Activity
Reproduce exactly the line with "思うのです。（当時のハワイの環境から言えば、あり" and all the lines beneath it, stopping only at the end of the material.
Segment Start: Listed records
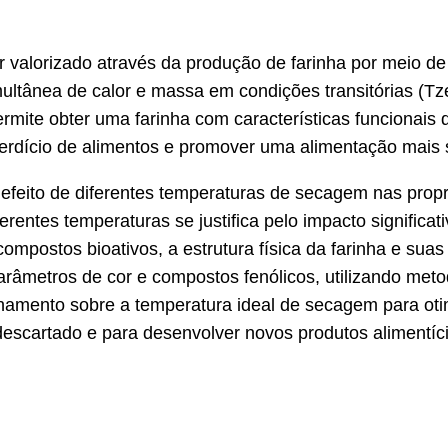
r valorizado através da produção de farinha por meio 
ltânea de calor e massa em condições transitórias (Tz
rmite obter uma farinha com características funcionais q
perdício de alimentos e promover uma alimentação mais s
 efeito de diferentes temperaturas de secagem nas propr
rentes temperaturas se justifica pelo impacto significat
compostos bioativos, a estrutura física da farinha e suas
parâmetros de cor e compostos fenólicos, utilizando met
onamento sobre a temperatura ideal de secagem para otimi
escartado e para desenvolver novos produtos alimentíci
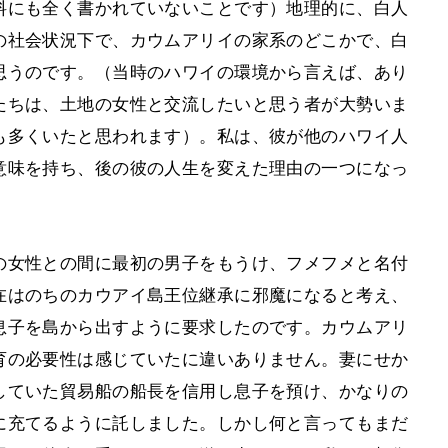
料にも全く書かれていないことです）地理的に、白人
の社会状況下で、カウムアリイの家系のどこかで、白
思うのです。（当時のハワイの環境から言えば、あり
たちは、土地の女性と交流したいと思う者が大勢いま
も多くいたと思われます）。私は、彼が他のハワイ人
意味を持ち、後の彼の人生を変えた理由の一つになっ
の女性との間に最初の男子をもうけ、フメフメと名付
在はのちのカウアイ島王位継承に邪魔になると考え、
息子を島から出すように要求したのです。カウムアリ
育の必要性は感じていたに違いありません。妻にせか
していた貿易船の船長を信用し息子を預け、かなりの
に充てるように託しました。しかし何と言ってもまだ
Segment End: Listed records
Task answer
思うのです。（当時のハワイの環境から言えば、あり
たちは、土地の女性と交流したいと思う者が大勢いま
も多くいたと思われます）。私は、彼が他のハワイ人
意味を持ち、後の彼の人生を変えた理由の一つになっ
の女性との間に最初の男子をもうけ、フメフメと名付
在はのちのカウアイ島王位継承に邪魔になると考え、
息子を島から出すように要求したのです。カウムアリ
育の必要性は感じていたに違いありません。妻にせか
していた貿易船の船長を信用し息子を預け、かなりの
に充てるように託しました。しかし何と言ってもまだ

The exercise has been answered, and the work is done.